Your objective | Drop every image, then reproduce the data exactly as given.
[Task inputs]
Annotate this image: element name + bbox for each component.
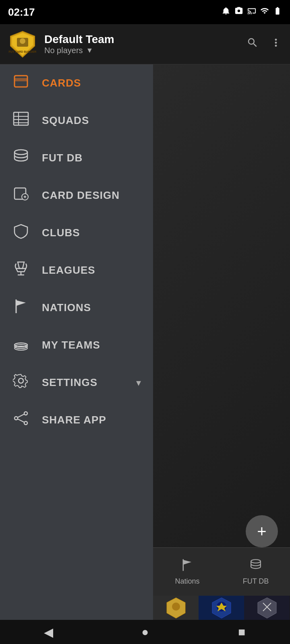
tab-futdb-label: FUT DB (243, 577, 269, 586)
tab-nations-icon (180, 558, 194, 575)
battery-icon (273, 6, 282, 18)
sidebar-item-carddesign-label: CARD DESIGN (42, 189, 120, 202)
svg-point-26 (14, 417, 18, 420)
tab-nations[interactable]: Nations (153, 548, 222, 596)
svg-point-25 (24, 412, 27, 415)
flag-icon (12, 298, 30, 318)
svg-point-31 (251, 559, 261, 563)
clubs-icon (12, 223, 30, 243)
svg-point-33 (172, 603, 180, 611)
svg-point-27 (24, 421, 27, 425)
carddesign-icon (12, 186, 30, 205)
database-icon (12, 148, 30, 168)
toolbar-actions (246, 37, 282, 52)
subtitle-dropdown-arrow[interactable]: ▼ (86, 46, 93, 55)
sidebar-item-nations-label: NATIONS (42, 301, 91, 314)
toolbar-text: Default Team No players ▼ (44, 33, 246, 55)
svg-point-3 (20, 38, 25, 44)
cast-icon (247, 6, 256, 18)
home-button[interactable]: ● (133, 620, 157, 644)
sidebar-item-settings-label: SETTINGS (42, 376, 97, 389)
app-logo: FUT CARD BUILDER (8, 30, 37, 59)
svg-marker-37 (258, 598, 276, 618)
toolbar-subtitle: No players ▼ (44, 46, 246, 55)
recent-button[interactable]: ■ (230, 620, 254, 644)
notification-icon (222, 6, 230, 18)
sidebar-item-cards-label: CARDS (42, 77, 81, 89)
sidebar-item-shareapp-label: SHARE APP (42, 414, 106, 426)
svg-rect-7 (14, 78, 27, 81)
card-icon (12, 73, 30, 93)
sidebar-item-shareapp[interactable]: SHARE APP (0, 401, 153, 439)
svg-point-13 (14, 150, 27, 155)
svg-line-28 (18, 414, 24, 417)
thumbnail-2 (199, 596, 244, 620)
tab-futdb-icon (249, 558, 263, 575)
fab-plus-icon: + (257, 523, 266, 539)
fab-button[interactable]: + (246, 515, 278, 547)
wifi-icon (260, 6, 269, 18)
thumbnails-row (153, 596, 290, 620)
tab-futdb[interactable]: FUT DB (222, 548, 290, 596)
nav-bar: ◀ ● ■ (0, 620, 290, 644)
sidebar-item-squads-label: SQUADS (42, 114, 89, 127)
svg-rect-4 (18, 45, 27, 46)
sidebar-item-settings[interactable]: SETTINGS ▾ (0, 364, 153, 401)
sidebar: CARDS SQUADS FUT DB CARD DESIGN (0, 64, 153, 620)
status-icons (222, 6, 282, 18)
search-icon[interactable] (246, 37, 259, 52)
myteams-icon (12, 335, 30, 355)
leagues-icon (12, 260, 30, 280)
sidebar-item-nations[interactable]: NATIONS (0, 289, 153, 326)
svg-point-24 (19, 378, 23, 383)
sidebar-item-carddesign[interactable]: CARD DESIGN (0, 177, 153, 214)
status-bar: 02:17 (0, 0, 290, 24)
sidebar-item-futdb-label: FUT DB (42, 152, 83, 164)
back-button[interactable]: ◀ (36, 620, 60, 644)
sidebar-item-squads[interactable]: SQUADS (0, 102, 153, 139)
sidebar-item-clubs-label: CLUBS (42, 227, 80, 239)
sidebar-item-futdb[interactable]: FUT DB (0, 139, 153, 177)
content-area: + Nations FUT DB (153, 64, 290, 620)
tab-nations-label: Nations (175, 577, 199, 586)
sidebar-item-leagues[interactable]: LEAGUES (0, 252, 153, 289)
sidebar-item-leagues-label: LEAGUES (42, 264, 95, 277)
share-icon (12, 410, 30, 430)
more-options-icon[interactable] (270, 37, 282, 52)
status-time: 02:17 (8, 6, 35, 19)
sidebar-item-myteams[interactable]: MY TEAMS (0, 326, 153, 364)
main-layout: CARDS SQUADS FUT DB CARD DESIGN (0, 64, 290, 620)
thumbnail-3 (244, 596, 290, 620)
thumbnail-1 (153, 596, 199, 620)
toolbar-title: Default Team (44, 33, 246, 46)
svg-line-29 (18, 419, 24, 422)
svg-rect-8 (14, 112, 28, 125)
sidebar-item-cards[interactable]: CARDS (0, 64, 153, 102)
squads-icon (12, 111, 30, 130)
svg-text:FUT CARD BUILDER: FUT CARD BUILDER (9, 50, 37, 53)
settings-dropdown-icon[interactable]: ▾ (136, 377, 141, 388)
sidebar-item-clubs[interactable]: CLUBS (0, 214, 153, 252)
camera-icon (234, 6, 243, 18)
sidebar-item-myteams-label: MY TEAMS (42, 339, 100, 351)
bottom-tabs: Nations FUT DB (153, 547, 290, 596)
settings-icon (12, 373, 30, 392)
toolbar: FUT CARD BUILDER Default Team No players… (0, 24, 290, 64)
[/Task inputs]
Answer for the task |
Annotate this image: element name + bbox for each component.
tab-futdb-label: FUT DB (243, 577, 269, 586)
tab-nations-icon (180, 558, 194, 575)
battery-icon (273, 6, 282, 18)
sidebar-item-carddesign-label: CARD DESIGN (42, 189, 120, 202)
svg-point-26 (14, 417, 18, 420)
tab-nations[interactable]: Nations (153, 548, 222, 596)
svg-point-25 (24, 412, 27, 415)
flag-icon (12, 298, 30, 318)
svg-point-31 (251, 559, 261, 563)
clubs-icon (12, 223, 30, 243)
svg-point-33 (172, 603, 180, 611)
svg-point-27 (24, 421, 27, 425)
carddesign-icon (12, 186, 30, 205)
database-icon (12, 148, 30, 168)
toolbar-actions (246, 37, 282, 52)
subtitle-dropdown-arrow[interactable]: ▼ (86, 46, 93, 55)
sidebar-item-nations-label: NATIONS (42, 301, 91, 314)
toolbar-text: Default Team No players ▼ (44, 33, 246, 55)
svg-point-3 (20, 38, 25, 44)
cast-icon (247, 6, 256, 18)
home-button[interactable]: ● (133, 620, 157, 644)
sidebar-item-settings-label: SETTINGS (42, 376, 97, 389)
app-logo: FUT CARD BUILDER (8, 30, 37, 59)
svg-marker-37 (258, 598, 276, 618)
toolbar-subtitle: No players ▼ (44, 46, 246, 55)
recent-button[interactable]: ■ (230, 620, 254, 644)
notification-icon (222, 6, 230, 18)
sidebar-item-cards-label: CARDS (42, 77, 81, 89)
sidebar-item-shareapp-label: SHARE APP (42, 414, 106, 426)
svg-rect-7 (14, 78, 27, 81)
card-icon (12, 73, 30, 93)
sidebar-item-shareapp[interactable]: SHARE APP (0, 401, 153, 439)
svg-point-13 (14, 150, 27, 155)
svg-line-28 (18, 414, 24, 417)
thumbnail-2 (199, 596, 244, 620)
tab-futdb-icon (249, 558, 263, 575)
fab-plus-icon: + (257, 523, 266, 539)
fab-button[interactable]: + (246, 515, 278, 547)
wifi-icon (260, 6, 269, 18)
thumbnails-row (153, 596, 290, 620)
tab-futdb[interactable]: FUT DB (222, 548, 290, 596)
nav-bar: ◀ ● ■ (0, 620, 290, 644)
sidebar-item-squads-label: SQUADS (42, 114, 89, 127)
svg-rect-4 (18, 45, 27, 46)
sidebar-item-settings[interactable]: SETTINGS ▾ (0, 364, 153, 401)
sidebar: CARDS SQUADS FUT DB CARD DESIGN (0, 64, 153, 620)
status-icons (222, 6, 282, 18)
search-icon[interactable] (246, 37, 259, 52)
myteams-icon (12, 335, 30, 355)
leagues-icon (12, 260, 30, 280)
sidebar-item-nations[interactable]: NATIONS (0, 289, 153, 326)
svg-point-24 (19, 378, 23, 383)
sidebar-item-carddesign[interactable]: CARD DESIGN (0, 177, 153, 214)
status-bar: 02:17 (0, 0, 290, 24)
sidebar-item-futdb-label: FUT DB (42, 152, 83, 164)
back-button[interactable]: ◀ (36, 620, 60, 644)
sidebar-item-squads[interactable]: SQUADS (0, 102, 153, 139)
sidebar-item-clubs-label: CLUBS (42, 227, 80, 239)
sidebar-item-futdb[interactable]: FUT DB (0, 139, 153, 177)
content-area: + Nations FUT DB (153, 64, 290, 620)
tab-nations-label: Nations (175, 577, 199, 586)
sidebar-item-leagues[interactable]: LEAGUES (0, 252, 153, 289)
sidebar-item-leagues-label: LEAGUES (42, 264, 95, 277)
share-icon (12, 410, 30, 430)
more-options-icon[interactable] (270, 37, 282, 52)
status-time: 02:17 (8, 6, 35, 19)
sidebar-item-myteams[interactable]: MY TEAMS (0, 326, 153, 364)
main-layout: CARDS SQUADS FUT DB CARD DESIGN (0, 64, 290, 620)
thumbnail-3 (244, 596, 290, 620)
thumbnail-1 (153, 596, 199, 620)
toolbar-title: Default Team (44, 33, 246, 46)
svg-line-29 (18, 419, 24, 422)
svg-rect-8 (14, 112, 28, 125)
sidebar-item-cards[interactable]: CARDS (0, 64, 153, 102)
squads-icon (12, 111, 30, 130)
svg-text:FUT CARD BUILDER: FUT CARD BUILDER (9, 50, 37, 53)
settings-dropdown-icon[interactable]: ▾ (136, 377, 141, 388)
sidebar-item-clubs[interactable]: CLUBS (0, 214, 153, 252)
camera-icon (234, 6, 243, 18)
sidebar-item-myteams-label: MY TEAMS (42, 339, 100, 351)
bottom-tabs: Nations FUT DB (153, 547, 290, 596)
settings-icon (12, 373, 30, 392)
toolbar: FUT CARD BUILDER Default Team No players… (0, 24, 290, 64)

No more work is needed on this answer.